*What to do*
A faithful transcript of every entry is required; pictures do not belong in it.

*Data records*
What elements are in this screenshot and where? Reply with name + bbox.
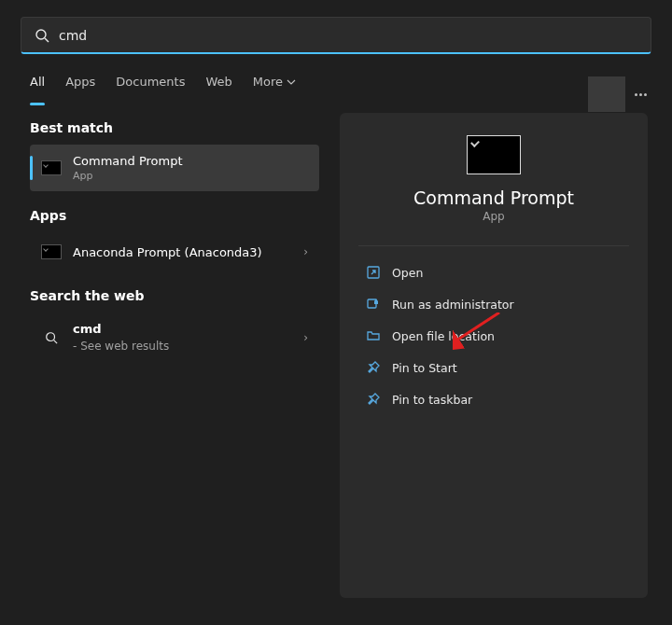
action-open[interactable]: Open [358, 259, 629, 285]
result-subtitle: App [73, 170, 308, 182]
action-label: Pin to taskbar [392, 393, 472, 407]
section-best-match: Best match [30, 120, 319, 135]
section-web: Search the web [30, 288, 319, 303]
search-box[interactable] [21, 17, 651, 54]
result-anaconda-prompt[interactable]: Anaconda Prompt (Anaconda3) › [30, 232, 319, 271]
action-label: Open file location [392, 329, 495, 343]
action-label: Open [392, 266, 423, 280]
filter-tabs: All Apps Documents Web More [21, 75, 651, 105]
chevron-right-icon: › [303, 245, 308, 258]
action-pin-taskbar[interactable]: Pin to taskbar [358, 386, 629, 412]
tab-apps[interactable]: Apps [65, 75, 95, 92]
tab-all[interactable]: All [30, 75, 45, 92]
web-term: cmd [73, 322, 102, 336]
result-title: Command Prompt [73, 154, 308, 168]
preview-app-icon [467, 135, 521, 174]
action-pin-start[interactable]: Pin to Start [358, 354, 629, 381]
preview-panel: Command Prompt App Open Run as admi [340, 113, 648, 598]
admin-icon [366, 297, 381, 312]
chevron-right-icon: › [303, 331, 308, 344]
action-run-admin[interactable]: Run as administrator [358, 291, 629, 317]
pin-icon [366, 360, 381, 375]
search-icon [41, 327, 62, 348]
open-icon [366, 265, 381, 280]
web-hint: - See web results [73, 340, 169, 353]
search-icon [35, 28, 49, 43]
result-title: Anaconda Prompt (Anaconda3) [73, 245, 292, 259]
pin-icon [366, 392, 381, 407]
folder-icon [366, 328, 381, 343]
svg-line-3 [54, 340, 58, 343]
account-avatar[interactable] [588, 76, 625, 112]
svg-line-1 [45, 38, 49, 42]
chevron-down-icon [287, 77, 296, 87]
search-input[interactable] [59, 28, 637, 43]
svg-point-0 [36, 30, 46, 39]
result-command-prompt[interactable]: Command Prompt App [30, 145, 319, 191]
cmd-icon [41, 158, 62, 178]
cmd-icon [41, 242, 62, 262]
action-open-location[interactable]: Open file location [358, 323, 629, 349]
svg-point-2 [47, 332, 55, 340]
section-apps: Apps [30, 208, 319, 223]
tab-documents[interactable]: Documents [116, 75, 185, 92]
action-label: Pin to Start [392, 361, 457, 375]
action-list: Open Run as administrator Open file loca… [358, 259, 629, 412]
preview-subtitle: App [358, 210, 629, 223]
tab-web[interactable]: Web [205, 75, 231, 92]
result-web-cmd[interactable]: cmd - See web results › [30, 312, 319, 362]
tab-more[interactable]: More [253, 75, 296, 92]
action-label: Run as administrator [392, 298, 514, 312]
more-options-button[interactable] [635, 93, 651, 96]
preview-title: Command Prompt [358, 188, 629, 208]
divider [358, 245, 629, 246]
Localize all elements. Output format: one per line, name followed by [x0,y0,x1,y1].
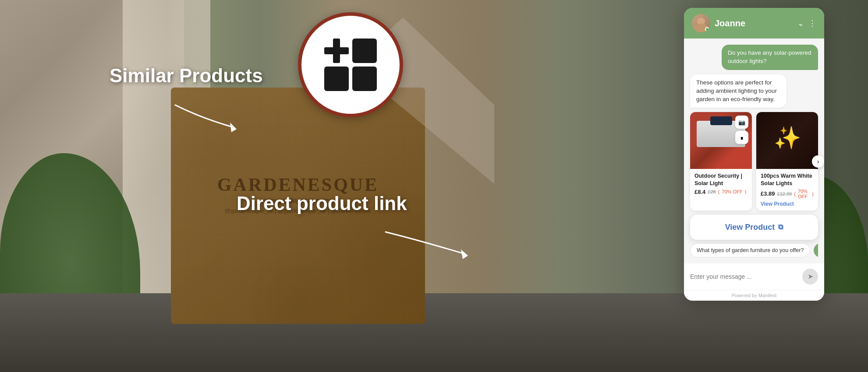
product-card-body-2: 100pcs Warm White Solar Lights £3.89 £12… [756,169,818,211]
product-qr-btn[interactable]: ∎ [735,131,748,144]
qr-plus-icon [324,39,349,63]
view-product-label: View Product [725,223,775,232]
bot-message-text: These options are perfect for adding amb… [690,74,787,108]
product-card-solar-light[interactable]: 📷 ∎ Outdoor Security | Solar Light £8.4 … [690,112,752,211]
suggestion-arrow[interactable]: > [814,243,818,257]
similar-products-label: Similar Products [110,65,263,87]
chat-footer: Powered by Manifest [684,290,824,301]
product-image-btn[interactable]: 📷 [735,116,748,129]
chat-widget: Joanne ⌄ ⋮ Do you have any solar-powered… [684,8,824,301]
price-original-2: £12.99 [777,191,792,197]
view-product-btn-small-2[interactable]: View Product [761,201,794,207]
bot-message-bubble: These options are perfect for adding amb… [690,74,818,108]
view-product-link[interactable]: View Product ⧉ [725,223,783,232]
brand-name: GARDENESQUE [217,174,379,195]
qr-square-2 [324,67,349,91]
product-card-body-1: Outdoor Security | Solar Light £8.4 £28 … [690,169,752,199]
user-message-bubble: Do you have any solar-powered outdoor li… [690,45,818,70]
price-discount-1: ( [718,189,720,194]
product-price-row-1: £8.4 £28 ( 70% OFF ) [694,189,748,195]
product-card-string-lights[interactable]: 100pcs Warm White Solar Lights £3.89 £12… [756,112,818,211]
direct-product-link-label: Direct product link [237,193,407,214]
price-discount-pct-2: 70% OFF [798,189,810,199]
price-discount-pct-1: 70% OFF [722,189,742,194]
external-link-icon: ⧉ [778,223,783,231]
products-row: 📷 ∎ Outdoor Security | Solar Light £8.4 … [690,112,818,211]
user-message-text: Do you have any solar-powered outdoor li… [722,45,818,70]
send-button[interactable]: ➤ [802,269,818,284]
product-title-2: 100pcs Warm White Solar Lights [761,172,814,187]
chat-header: Joanne ⌄ ⋮ [684,8,824,39]
product-price-row-2: £3.89 £12.99 ( 70% OFF ) [761,189,814,199]
price-discount-close-2: ) [812,191,814,197]
suggestion-chip[interactable]: What types of garden furniture do you of… [690,243,810,257]
qr-symbol [324,39,377,91]
product-overlay-buttons: 📷 ∎ [735,116,748,144]
price-original-1: £28 [708,189,716,194]
price-current-1: £8.4 [694,189,705,195]
string-lights-image [756,112,818,169]
minimize-button[interactable]: ⌄ [797,19,804,27]
qr-square-3 [352,67,377,91]
solar-light-image: 📷 ∎ [690,112,752,169]
price-discount-close-1: ) [744,189,746,194]
avatar [692,14,710,32]
agent-name: Joanne [715,18,793,28]
header-actions: ⌄ ⋮ [797,19,816,27]
ground [0,293,868,372]
view-product-popup: View Product ⧉ [690,215,818,240]
suggestions-row: What types of garden furniture do you of… [690,243,818,257]
price-discount-2: ( [794,191,796,197]
chat-input-area: ➤ [684,263,824,290]
chat-body: Do you have any solar-powered outdoor li… [684,39,824,263]
carousel-next-arrow[interactable]: › [812,155,824,168]
qr-code-circle [298,12,403,117]
chat-input[interactable] [690,273,798,280]
price-current-2: £3.89 [761,190,775,197]
product-title-1: Outdoor Security | Solar Light [694,172,748,187]
qr-square-1 [352,39,377,63]
more-options-button[interactable]: ⋮ [808,19,816,27]
online-indicator [705,27,709,32]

*Output*
What elements are in this screenshot and where? Reply with name + bbox.
action-open[interactable]: Open [358, 259, 629, 285]
result-subtitle: App [73, 170, 308, 182]
action-label: Pin to taskbar [392, 393, 472, 407]
section-best-match: Best match [30, 120, 319, 135]
section-web: Search the web [30, 288, 319, 303]
search-box[interactable] [21, 17, 651, 54]
result-anaconda-prompt[interactable]: Anaconda Prompt (Anaconda3) › [30, 232, 319, 271]
action-label: Open file location [392, 329, 495, 343]
action-label: Open [392, 266, 423, 280]
filter-tabs: All Apps Documents Web More [21, 75, 651, 105]
chevron-right-icon: › [303, 245, 308, 258]
action-pin-taskbar[interactable]: Pin to taskbar [358, 386, 629, 412]
tab-apps[interactable]: Apps [65, 75, 95, 92]
tab-all[interactable]: All [30, 75, 45, 92]
web-term: cmd [73, 322, 102, 336]
result-title: Command Prompt [73, 154, 308, 168]
preview-app-icon [467, 135, 521, 174]
action-pin-start[interactable]: Pin to Start [358, 354, 629, 381]
preview-panel: Command Prompt App Open Run as admi [340, 113, 648, 598]
admin-icon [366, 297, 381, 312]
chevron-right-icon: › [303, 331, 308, 344]
action-run-admin[interactable]: Run as administrator [358, 291, 629, 317]
pin-icon [366, 360, 381, 375]
search-icon [41, 327, 62, 348]
open-icon [366, 265, 381, 280]
web-hint: - See web results [73, 340, 169, 353]
search-icon [35, 28, 49, 43]
result-title: Anaconda Prompt (Anaconda3) [73, 245, 292, 259]
pin-icon [366, 392, 381, 407]
folder-icon [366, 328, 381, 343]
svg-line-3 [54, 340, 58, 343]
account-avatar[interactable] [588, 76, 625, 112]
svg-line-1 [45, 38, 49, 42]
chevron-down-icon [287, 77, 296, 87]
search-input[interactable] [59, 28, 637, 43]
svg-point-0 [36, 30, 46, 39]
result-command-prompt[interactable]: Command Prompt App [30, 145, 319, 191]
cmd-icon [41, 158, 62, 178]
cmd-icon [41, 242, 62, 262]
action-open-location[interactable]: Open file location [358, 323, 629, 349]
svg-point-2 [47, 332, 55, 340]
section-apps: Apps [30, 208, 319, 223]
tab-documents[interactable]: Documents [116, 75, 185, 92]
action-label: Pin to Start [392, 361, 457, 375]
action-list: Open Run as administrator Open file loca… [358, 259, 629, 412]
preview-subtitle: App [358, 210, 629, 223]
tab-web[interactable]: Web [205, 75, 231, 92]
result-web-cmd[interactable]: cmd - See web results › [30, 312, 319, 362]
tab-more[interactable]: More [253, 75, 296, 92]
action-label: Run as administrator [392, 298, 514, 312]
more-options-button[interactable] [635, 93, 651, 96]
preview-title: Command Prompt [358, 188, 629, 208]
divider [358, 245, 629, 246]
Localize all elements. Output format: one per line, name followed by [x0,y0,x1,y1].
product-card-body-2: 100pcs Warm White Solar Lights £3.89 £12… [756,169,818,211]
product-qr-btn[interactable]: ∎ [735,131,748,144]
qr-plus-icon [324,39,349,63]
view-product-label: View Product [725,223,775,232]
bot-message-text: These options are perfect for adding amb… [690,74,787,108]
product-card-solar-light[interactable]: 📷 ∎ Outdoor Security | Solar Light £8.4 … [690,112,752,211]
suggestion-arrow[interactable]: > [814,243,818,257]
similar-products-label: Similar Products [110,65,263,87]
chat-footer: Powered by Manifest [684,290,824,301]
product-image-btn[interactable]: 📷 [735,116,748,129]
chat-widget: Joanne ⌄ ⋮ Do you have any solar-powered… [684,8,824,301]
price-original-2: £12.99 [777,191,792,197]
view-product-btn-small-2[interactable]: View Product [761,201,794,207]
bot-message-bubble: These options are perfect for adding amb… [690,74,818,108]
view-product-link[interactable]: View Product ⧉ [725,223,783,232]
brand-name: GARDENESQUE [217,174,379,195]
qr-square-2 [324,67,349,91]
product-card-body-1: Outdoor Security | Solar Light £8.4 £28 … [690,169,752,199]
user-message-bubble: Do you have any solar-powered outdoor li… [690,45,818,70]
price-discount-1: ( [718,189,720,194]
product-price-row-1: £8.4 £28 ( 70% OFF ) [694,189,748,195]
product-card-string-lights[interactable]: 100pcs Warm White Solar Lights £3.89 £12… [756,112,818,211]
direct-product-link-label: Direct product link [237,193,407,214]
price-discount-pct-2: 70% OFF [798,189,810,199]
price-discount-pct-1: 70% OFF [722,189,742,194]
external-link-icon: ⧉ [778,223,783,231]
products-row: 📷 ∎ Outdoor Security | Solar Light £8.4 … [690,112,818,211]
user-message-text: Do you have any solar-powered outdoor li… [722,45,818,70]
send-button[interactable]: ➤ [802,269,818,284]
product-title-2: 100pcs Warm White Solar Lights [761,172,814,187]
chat-header: Joanne ⌄ ⋮ [684,8,824,39]
product-price-row-2: £3.89 £12.99 ( 70% OFF ) [761,189,814,199]
price-discount-close-2: ) [812,191,814,197]
suggestion-chip[interactable]: What types of garden furniture do you of… [690,243,810,257]
qr-symbol [324,39,377,91]
product-overlay-buttons: 📷 ∎ [735,116,748,144]
price-original-1: £28 [708,189,716,194]
price-current-1: £8.4 [694,189,705,195]
string-lights-image [756,112,818,169]
minimize-button[interactable]: ⌄ [797,19,804,27]
qr-square-3 [352,67,377,91]
solar-light-image: 📷 ∎ [690,112,752,169]
price-discount-close-1: ) [744,189,746,194]
avatar [692,14,710,32]
agent-name: Joanne [715,18,793,28]
header-actions: ⌄ ⋮ [797,19,816,27]
ground [0,293,868,372]
view-product-popup: View Product ⧉ [690,215,818,240]
suggestions-row: What types of garden furniture do you of… [690,243,818,257]
price-discount-2: ( [794,191,796,197]
chat-input-area: ➤ [684,263,824,290]
chat-body: Do you have any solar-powered outdoor li… [684,39,824,263]
carousel-next-arrow[interactable]: › [812,155,824,168]
qr-code-circle [298,12,403,117]
chat-input[interactable] [690,273,798,280]
price-current-2: £3.89 [761,190,775,197]
product-title-1: Outdoor Security | Solar Light [694,172,748,187]
qr-square-1 [352,39,377,63]
more-options-button[interactable]: ⋮ [808,19,816,27]
online-indicator [705,27,709,32]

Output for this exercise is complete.